The differences did not matter. The dominant nations prevailed over the states.

At that point, regional states that did not include different national identities and beliefs entered a period of forced change.

Peoples search for freedom came face-to-face with the approach of the authoritarian hegemonic national state.

However, by taking the power of sovereign states, radical Islamic movements tried to build a new authority that does not take into consideration different beliefs and ethnic identities.

They want to drown the struggles of a more democratic Middle East in the darkness of the Middle Ages.

Therefore, change in the Middle East is painful and conflictual.

Kurds find themselves exactly at the focal point of this clash.

In this context, of contractions and clashes, Kurds experience their own nation-building.

In light of this general evaluation, I want to discuss the situation in Turkey and in North Kurdistan.

As you know, North Kurdistan experienced a long conflict.
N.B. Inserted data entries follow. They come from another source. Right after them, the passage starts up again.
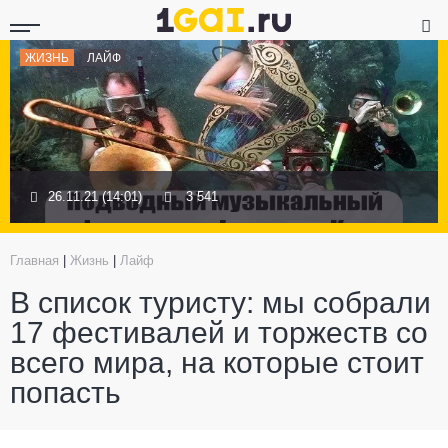
ЖИЗНЬ
ЛАЙФ
26.11.21 (14:01)
3 541
Главная
|
Жизнь
|
Лайф
В список туристу: мы собрали
17 фестивалей и торжеств со
всего мира, на которые стоит
попасть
Kurds never accepted the pressure against their national identity and culture.

Uprisings and massacres were experienced. However, in the last 30 years, clashes that are described as “low-intensity war” were experienced.

Occasionally, a cease-fire was declared. Nevertheless, it was not possible to turn these cease-fires into a permanent peace.
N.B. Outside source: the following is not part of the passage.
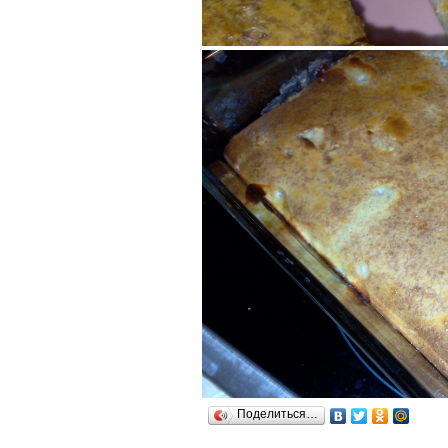
Поделиться…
In 2006, a dialogue between Kurds and the state started, in order to solve the problems through discussions.

The dialogue which started in 2006 continued; even if it was interrupted from time to time. In 2013, during the Newroz celebrations, Mr. Öcalan announced his “declaration for a democratic solution and peace” to the international community.
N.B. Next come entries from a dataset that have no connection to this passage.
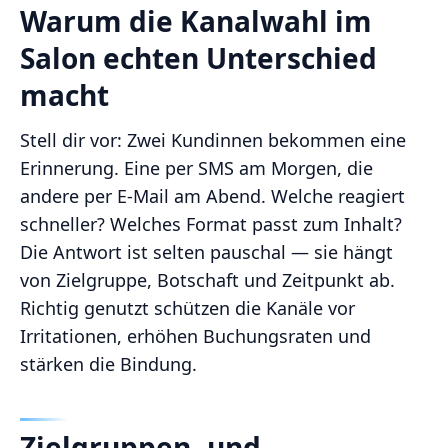
Warum die Kanalwahl im
Salon echten Unterschied
macht
Stell dir vor: Zwei Kundinnen bekommen eine
Erinnerung. Eine per SMS am Morgen, die
andere per E-Mail am Abend. Welche reagiert
schneller? Welches Format passt zum Inhalt?
Die Antwort ist selten pauschal — sie hängt
von Zielgruppe, Botschaft und Zeitpunkt ab.
Richtig genutzt schützen die Kanäle vor
Irritationen, erhöhen Buchungsraten und
stärken die Bindung.
Zielgruppen- und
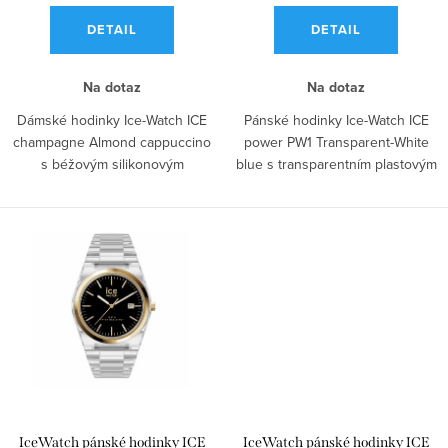
ů
k
DETAIL
DETAIL
t
ů
Na dotaz
Na dotaz
Dámské hodinky Ice-Watch ICE
Pánské hodinky Ice-Watch ICE
champagne Almond cappuccino
power PW1 Transparent-White
s béžovým silikonovým
blue s transparentním plastovým
řemínkem,...
tahem,...
IceWatch pánské hodinky ICE
IceWatch pánské hodinky ICE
He made a call to the state and the government for the commencement of a period of negotiations for “a democratic solution and a permanent peace”.

Addressing all the people who live in Turkey, Kurdistan and even the Middle East, he said “come together to build a democratic future”.

The government did not give a clear response to this call.

Dialogue continued, but without taking clear steps.

A variety of dialogue processes did not transform into a period of negotiations.

The government got used to employing a different language at the table and a different language on the street.

The esteemed Prime Minister and nowadays President spoke using language that mobilises nationalism.

‘Election process’ it was called. They wanted to favour this language. Having said that, this language fuelled and agitated the street.

The government’s approach to Kobani  became the straw that broke the camel’s back.

Since the day that the civil war in Syria started, Turkey has become the backyard of all radical jihadi groups.

These groups met all sort of needs, including people, money and weapons over Turkey.

However, from the start an embargo was implemented against Rojava Kurdistan. Humanitarian aid that was collected by the Kurdish people reached Rojava, albeit under very difficult conditions.

They did not take a clear stance against atrocities that were experienced in Sinjar. They did not support the Region of Kurdistan that faced a very big wave of refugees.

When Kobani started being besieged by ISIS, Turkey put a proposal for a “buffer zone” on the table while concentrating military forces on the border.

Kurds said “we can defend our land, our people. Open a corridor, do not hinder Kurds from helping each other because this is enough”

Turkey for long time resisted this, it didn’t accept it. It argued that “either ISIS will capture Kobani or the Turkish army will enter”.

It followed an approach that is irrational and illogical, to the extent that it declared people who resist in Kobani as “terrorists”.

Constantly, soldiers and police intervened against civilians who came together on the border to give support to Kobani.

In reality, The President [Tayyip Erdogan] showed with his words “Kobani fell, it will fall” that he expected the fall of Kobani.

All these constituted a serious offense to the Kurds and anyone who has human feelings.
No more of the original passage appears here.